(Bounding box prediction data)

/---

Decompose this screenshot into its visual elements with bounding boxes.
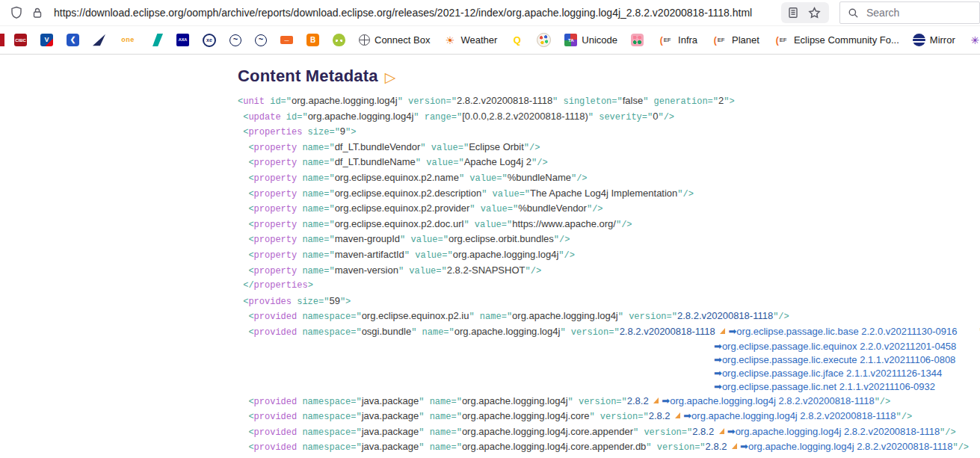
chevron-blue-icon	[67, 34, 79, 46]
bookmark-item[interactable]	[326, 31, 352, 50]
xml-text: name="	[297, 266, 334, 276]
dependency-link[interactable]: ➡org.apache.logging.log4j 2.8.2.v2020081…	[662, 395, 874, 406]
bookmark-item[interactable]	[34, 31, 60, 50]
xml-text: org.eclipse.equinox.p2.provider	[335, 202, 470, 214]
xml-text: name="	[297, 158, 334, 168]
xml-text: https://www.apache.org/	[512, 218, 616, 229]
xml-text: org.eclipse.equinox.p2.name	[335, 172, 459, 183]
xml-text: " value="	[459, 173, 508, 184]
xml-text: 9	[340, 126, 345, 137]
bookmark-item[interactable]	[7, 31, 34, 50]
bookmark-item-mirror[interactable]: Mirror	[906, 31, 962, 50]
bookmark-item[interactable]	[144, 31, 170, 50]
xml-text: maven-groupId	[335, 233, 400, 244]
xml-text: [0.0.0,2.8.2.v20200818-1118)	[462, 111, 588, 122]
bookmark-item-weather[interactable]: Weather	[437, 31, 504, 50]
bookmark-item[interactable]	[248, 31, 274, 50]
xml-text: "/>	[658, 112, 674, 123]
bookmark-item-ef-infra[interactable]: Infra	[650, 31, 704, 50]
bookmark-item-unicode[interactable]: Unicode	[558, 31, 624, 50]
expand-triangle-icon[interactable]	[675, 412, 680, 418]
xml-line: <provided namespace="org.eclipse.equinox…	[238, 309, 980, 324]
xml-text: "/>	[531, 158, 548, 168]
version-link[interactable]: 2.8.2	[627, 395, 652, 406]
xml-line: ➡org.eclipse.passage.lic.equinox 2.2.0.v…	[714, 340, 980, 353]
xml-text: org.eclipse.equinox.p2.iu	[362, 310, 469, 321]
bookmark-item-ef-community[interactable]: Eclipse Community Fo...	[766, 31, 906, 50]
bookmark-item[interactable]	[624, 31, 650, 50]
bookmark-item-connect-box[interactable]: Connect Box	[352, 31, 437, 50]
bookmark-item[interactable]	[196, 31, 223, 50]
version-link[interactable]: 2.8.2	[692, 426, 717, 437]
unicode-icon	[564, 34, 577, 46]
bookmark-item[interactable]	[223, 31, 248, 50]
xml-text: "/>	[558, 250, 575, 261]
version-link[interactable]: 2.8.2	[706, 441, 730, 452]
dependency-link[interactable]: ➡org.apache.logging.log4j 2.8.2.v2020081…	[740, 441, 952, 452]
reader-mode-icon[interactable]	[784, 4, 802, 22]
expand-triangle-icon[interactable]	[653, 397, 659, 403]
xml-text: name="	[297, 173, 334, 184]
xml-text: "/>	[957, 327, 980, 338]
bookmark-item-ef-planet[interactable]: Planet	[704, 31, 766, 50]
xml-text: 2.8.2-SNAPSHOT	[447, 264, 526, 276]
bookmark-item-emf[interactable]: EMF	[962, 31, 980, 50]
xml-text: property	[254, 189, 298, 199]
xml-text: name="	[297, 189, 334, 199]
xml-text: update	[248, 112, 280, 123]
version-link[interactable]: 2.8.2.v20200818-1118	[620, 326, 718, 337]
xml-text: " name="	[419, 427, 462, 438]
xml-text: " name="	[419, 412, 462, 422]
search-icon	[848, 7, 859, 19]
version-link[interactable]: 2.8.2	[649, 410, 674, 421]
expand-triangle-icon[interactable]	[720, 328, 725, 334]
bookmark-label: Mirror	[930, 34, 955, 46]
xml-line: <provided namespace="java.package" name=…	[238, 424, 980, 440]
shield-icon[interactable]	[7, 4, 25, 22]
bookmark-item[interactable]	[112, 31, 144, 50]
bookmark-item[interactable]	[504, 31, 530, 50]
bookmark-item[interactable]	[530, 31, 558, 50]
xml-line: <property name="org.eclipse.equinox.p2.p…	[238, 201, 980, 217]
dependency-link[interactable]: ➡org.eclipse.passage.lic.jface 2.1.1.v20…	[714, 368, 942, 379]
xml-text: " version="	[618, 312, 677, 322]
dependency-link[interactable]: ➡org.eclipse.passage.lic.equinox 2.2.0.v…	[714, 341, 956, 352]
search-input[interactable]	[865, 6, 950, 19]
bookmark-item[interactable]	[170, 31, 196, 50]
expand-triangle-icon[interactable]	[719, 428, 724, 434]
version-link[interactable]: 2.8.2.v20200818-1118	[677, 310, 773, 321]
bookmark-item[interactable]	[300, 31, 326, 50]
xml-text: provides	[248, 297, 292, 307]
dependency-link[interactable]: ➡org.apache.logging.log4j 2.8.2.v2020081…	[727, 426, 940, 437]
dependency-link[interactable]: ➡org.eclipse.passage.lic.net 2.1.1.v2021…	[714, 381, 935, 392]
xml-text: "/>	[554, 235, 570, 245]
xml-text: provided	[254, 442, 298, 453]
bookmark-item[interactable]	[1, 31, 7, 50]
dependency-link[interactable]: ➡org.eclipse.passage.lic.base 2.2.0.v202…	[728, 326, 957, 337]
wing-icon	[93, 34, 105, 46]
xml-line: <provided namespace="java.package" name=…	[238, 439, 980, 455]
xml-text: df_LT.bundleName	[335, 156, 416, 167]
xml-line: <property name="maven-groupId" value="or…	[238, 232, 980, 247]
bookmark-star-icon[interactable]	[805, 4, 823, 22]
xml-text: <	[238, 250, 254, 261]
xml-text: name="	[297, 235, 334, 245]
bookmark-item[interactable]	[60, 31, 86, 50]
dependency-link[interactable]: ➡org.apache.logging.log4j 2.8.2.v2020081…	[683, 410, 896, 421]
xml-text: namespace="	[297, 427, 361, 438]
xml-text: org.apache.logging.log4j	[462, 395, 568, 406]
xml-text: ">	[345, 127, 356, 137]
xml-text: <	[238, 173, 254, 184]
bookmark-item[interactable]	[86, 31, 112, 50]
lock-icon[interactable]	[28, 4, 46, 22]
xml-text: " name="	[469, 312, 512, 322]
xml-text: "/>	[525, 266, 541, 276]
expand-triangle-icon[interactable]	[732, 443, 737, 449]
dependency-link[interactable]: ➡org.eclipse.passage.lic.execute 2.1.1.v…	[714, 354, 955, 365]
bookmark-item[interactable]	[274, 31, 300, 50]
address-input[interactable]: https://download.eclipse.org/oomph/archi…	[54, 7, 774, 19]
xml-text: property	[254, 220, 298, 230]
android-icon	[333, 34, 345, 46]
expand-section-icon[interactable]: ▷	[385, 69, 396, 85]
xml-text: <	[238, 158, 254, 168]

\---

[Work required] Leave out every picture and copy the rest of the records exactly.

[Answer section]
Decompose this screenshot into its visual elements with bounding boxes.
chevron-blue-icon	[67, 34, 79, 46]
bookmark-item[interactable]	[326, 31, 352, 50]
xml-text: name="	[297, 266, 334, 276]
dependency-link[interactable]: ➡org.apache.logging.log4j 2.8.2.v2020081…	[662, 395, 874, 406]
bookmark-item[interactable]	[34, 31, 60, 50]
xml-text: org.eclipse.equinox.p2.provider	[335, 202, 470, 214]
xml-text: name="	[297, 158, 334, 168]
xml-text: https://www.apache.org/	[512, 218, 616, 229]
xml-text: org.eclipse.equinox.p2.name	[335, 172, 459, 183]
xml-text: " value="	[459, 173, 508, 184]
xml-text: 9	[340, 126, 345, 137]
bookmark-item[interactable]	[7, 31, 34, 50]
bookmark-item-mirror[interactable]: Mirror	[906, 31, 962, 50]
bookmark-item[interactable]	[144, 31, 170, 50]
xml-text: maven-groupId	[335, 233, 400, 244]
xml-text: [0.0.0,2.8.2.v20200818-1118)	[462, 111, 588, 122]
bookmark-item-weather[interactable]: Weather	[437, 31, 504, 50]
bookmark-item[interactable]	[248, 31, 274, 50]
xml-text: "/>	[658, 112, 674, 123]
bookmark-item-ef-infra[interactable]: Infra	[650, 31, 704, 50]
bookmark-item-unicode[interactable]: Unicode	[558, 31, 624, 50]
expand-triangle-icon[interactable]	[675, 412, 680, 418]
xml-line: <provided namespace="org.eclipse.equinox…	[238, 309, 980, 324]
xml-text: "/>	[531, 158, 548, 168]
version-link[interactable]: 2.8.2	[627, 395, 652, 406]
xml-line: ➡org.eclipse.passage.lic.equinox 2.2.0.v…	[714, 340, 980, 353]
xml-text: org.eclipse.equinox.p2.iu	[362, 310, 469, 321]
bookmark-item-ef-community[interactable]: Eclipse Community Fo...	[766, 31, 906, 50]
bookmark-item[interactable]	[624, 31, 650, 50]
bookmark-item-connect-box[interactable]: Connect Box	[352, 31, 437, 50]
bookmark-item[interactable]	[196, 31, 223, 50]
version-link[interactable]: 2.8.2	[692, 426, 717, 437]
unicode-icon	[564, 34, 577, 46]
bookmark-item[interactable]	[223, 31, 248, 50]
xml-text: "/>	[558, 250, 575, 261]
version-link[interactable]: 2.8.2	[706, 441, 730, 452]
dependency-link[interactable]: ➡org.apache.logging.log4j 2.8.2.v2020081…	[740, 441, 952, 452]
reader-mode-icon[interactable]	[784, 4, 802, 22]
expand-triangle-icon[interactable]	[653, 397, 659, 403]
xml-text: name="	[297, 173, 334, 184]
xml-text: "/>	[957, 327, 980, 338]
bookmark-item-ef-planet[interactable]: Planet	[704, 31, 766, 50]
xml-text: 2.8.2-SNAPSHOT	[447, 264, 526, 276]
bookmark-item-emf[interactable]: EMF	[962, 31, 980, 50]
xml-text: property	[254, 189, 298, 199]
xml-text: name="	[297, 189, 334, 199]
xml-text: update	[248, 112, 280, 123]
version-link[interactable]: 2.8.2.v20200818-1118	[620, 326, 718, 337]
xml-text: " name="	[419, 427, 462, 438]
xml-text: " name="	[419, 412, 462, 422]
search-icon	[848, 7, 859, 19]
version-link[interactable]: 2.8.2	[649, 410, 674, 421]
expand-triangle-icon[interactable]	[720, 328, 725, 334]
bookmark-label: Mirror	[930, 34, 955, 46]
xml-line: <provided namespace="java.package" name=…	[238, 424, 980, 440]
shield-icon[interactable]	[7, 4, 25, 22]
bookmark-item[interactable]	[112, 31, 144, 50]
bookmark-item[interactable]	[504, 31, 530, 50]
bookmark-item[interactable]	[530, 31, 558, 50]
xml-line: <property name="org.eclipse.equinox.p2.p…	[238, 201, 980, 217]
dependency-link[interactable]: ➡org.eclipse.passage.lic.jface 2.1.1.v20…	[714, 368, 942, 379]
xml-text: " version="	[618, 312, 677, 322]
dependency-link[interactable]: ➡org.eclipse.passage.lic.equinox 2.2.0.v…	[714, 341, 956, 352]
search-input[interactable]	[865, 6, 950, 19]
bookmark-item[interactable]	[170, 31, 196, 50]
expand-triangle-icon[interactable]	[719, 428, 724, 434]
version-link[interactable]: 2.8.2.v20200818-1118	[677, 310, 773, 321]
bookmark-item[interactable]	[300, 31, 326, 50]
xml-text: provides	[248, 297, 292, 307]
dependency-link[interactable]: ➡org.apache.logging.log4j 2.8.2.v2020081…	[727, 426, 940, 437]
dependency-link[interactable]: ➡org.eclipse.passage.lic.net 2.1.1.v2021…	[714, 381, 935, 392]
xml-text: "/>	[554, 235, 570, 245]
xml-text: provided	[254, 442, 298, 453]
bookmark-item[interactable]	[1, 31, 7, 50]
dependency-link[interactable]: ➡org.eclipse.passage.lic.base 2.2.0.v202…	[728, 326, 957, 337]
wing-icon	[93, 34, 105, 46]
xml-line: <provided namespace="java.package" name=…	[238, 439, 980, 455]
xml-text: df_LT.bundleName	[335, 156, 416, 167]
xml-line: <property name="maven-groupId" value="or…	[238, 232, 980, 247]
bookmark-star-icon[interactable]	[805, 4, 823, 22]
xml-text: <	[238, 250, 254, 261]
xml-text: name="	[297, 235, 334, 245]
bookmark-item[interactable]	[60, 31, 86, 50]
dependency-link[interactable]: ➡org.apache.logging.log4j 2.8.2.v2020081…	[683, 410, 896, 421]
xml-text: namespace="	[297, 427, 361, 438]
xml-text: org.apache.logging.log4j	[462, 395, 568, 406]
xml-text: ">	[345, 127, 356, 137]
xml-text: <	[238, 173, 254, 184]
bookmark-item[interactable]	[86, 31, 112, 50]
lock-icon[interactable]	[28, 4, 46, 22]
xml-text: " name="	[469, 312, 512, 322]
xml-text: "/>	[525, 266, 541, 276]
expand-triangle-icon[interactable]	[732, 443, 737, 449]
dependency-link[interactable]: ➡org.eclipse.passage.lic.execute 2.1.1.v…	[714, 354, 955, 365]
bookmark-item[interactable]	[274, 31, 300, 50]
address-input[interactable]: https://download.eclipse.org/oomph/archi…	[54, 7, 774, 19]
xml-text: property	[254, 220, 298, 230]
android-icon	[333, 34, 345, 46]
expand-section-icon[interactable]: ▷	[385, 69, 396, 85]
xml-text: <	[238, 158, 254, 168]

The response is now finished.